Problem to solve - Looking at the material below, work out how many of its lines hold the string "miška". Give that figure alone.

Supplied data -
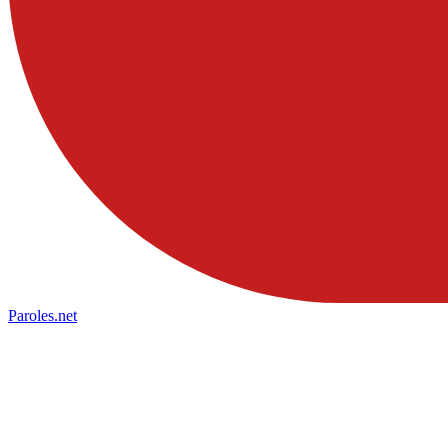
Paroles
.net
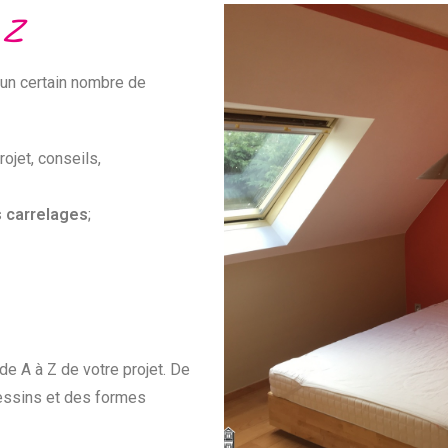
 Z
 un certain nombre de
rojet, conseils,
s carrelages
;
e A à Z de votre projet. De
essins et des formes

...

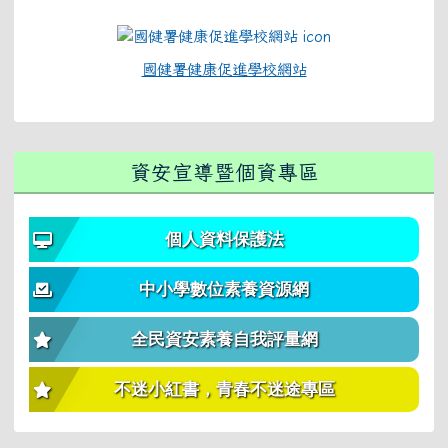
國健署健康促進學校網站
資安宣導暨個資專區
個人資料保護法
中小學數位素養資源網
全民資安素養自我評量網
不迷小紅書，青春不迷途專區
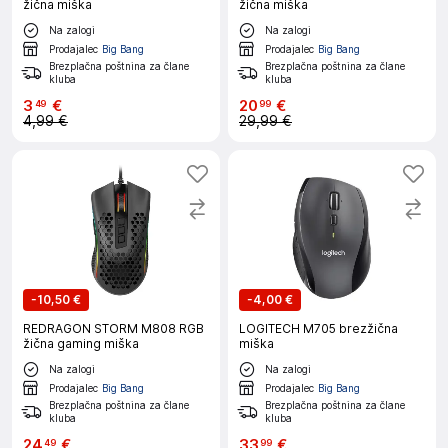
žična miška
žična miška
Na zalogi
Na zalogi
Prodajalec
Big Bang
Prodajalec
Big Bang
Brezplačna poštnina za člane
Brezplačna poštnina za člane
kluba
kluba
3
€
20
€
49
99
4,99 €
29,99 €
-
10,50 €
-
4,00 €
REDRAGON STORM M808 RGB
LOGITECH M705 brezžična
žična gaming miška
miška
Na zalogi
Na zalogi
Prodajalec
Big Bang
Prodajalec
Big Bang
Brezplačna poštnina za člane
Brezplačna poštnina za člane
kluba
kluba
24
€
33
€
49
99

Reply - 4